One I had decades ago was the feeling I was being watched. It got to where it became overwhelming. I kept reminding myself it wasn’t happening, I am a nobody and no one cares about me, other than the usual lunatics. But it was getting worse. I couldn’t take it anymore. I had to find a solution.
I decided not to do anything when I was alone that I wouldn’t do in a crowd. It worked.
Now looking at all the people getting caught in their “secret sin”. I am so glad I made that decision!
The most recent psychotic episode emerged after my next door neighbor told me a nice little story about the time she was standing at bus stop and some kid ran by and grabbed it.

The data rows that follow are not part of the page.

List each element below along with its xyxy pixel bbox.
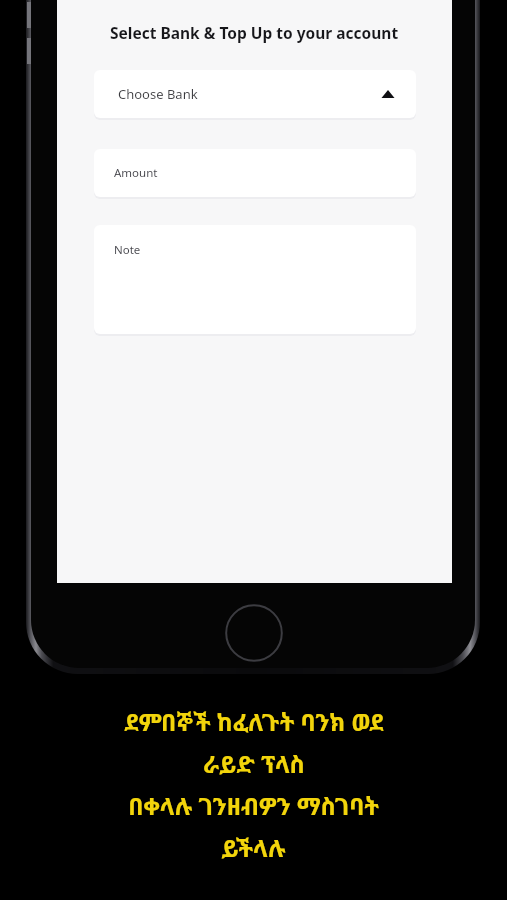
staticText: ይችላሉ — [221, 832, 286, 864]
other: Home — [225, 604, 283, 662]
button[interactable]: Choose Bank — [94, 70, 416, 118]
button[interactable]: Amount — [94, 149, 416, 197]
staticText: Choose Bank — [118, 85, 198, 103]
staticText: ራይድ ፕላስ — [203, 748, 305, 780]
staticText: ደምበኞች ከፈለጉት ባንክ ወደ — [124, 706, 384, 738]
other: Expand bank list — [380, 87, 396, 101]
staticText: Amount — [114, 165, 158, 181]
staticText: በቀላሉ ገንዘብዎን ማስገባት — [128, 790, 379, 822]
button[interactable]: Note — [94, 225, 416, 334]
staticText: Select Bank & Top Up to your account — [110, 22, 399, 43]
staticText: Note — [114, 242, 141, 258]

This took on a life of its own.
I had just moved to Cleveland from a small town in PA. I was trying to get my daughter to come. She pointed out the crime rate. My self appointed best friend pointed out that my doctor was located in a bad part of town.
Born and raised in the suburbs, surrounded by small towns and “The Sticks”, besides a trip to Pittsburgh here and there and taking a course, I was a stranger to city life.
I began to wear ill-fitting clothes. That was the big outing with my elderly neighbor. We would remind each other starting two or three days before the monthly event. FREE clothes at the Seventh Day Adventist Church.
Someone gave me a pairof shoes they found in the garbage. They became my favorite shoes. When they fell apart I dreaded going back to tight sneakers. I will never understand buying a pair of shoes that costs hundreds of dollars!
Jewelry was kept out of sight. I would pull the arm of my shirt up to see my bracelet sparkle in the sun.
In a quiet moment I realized the amount of time and energy I put on looking like a homeless woman! I had to laugh. It was a process getting over that one. I still have a purse that straps on, but I never liked to be burdened with a purse anyway.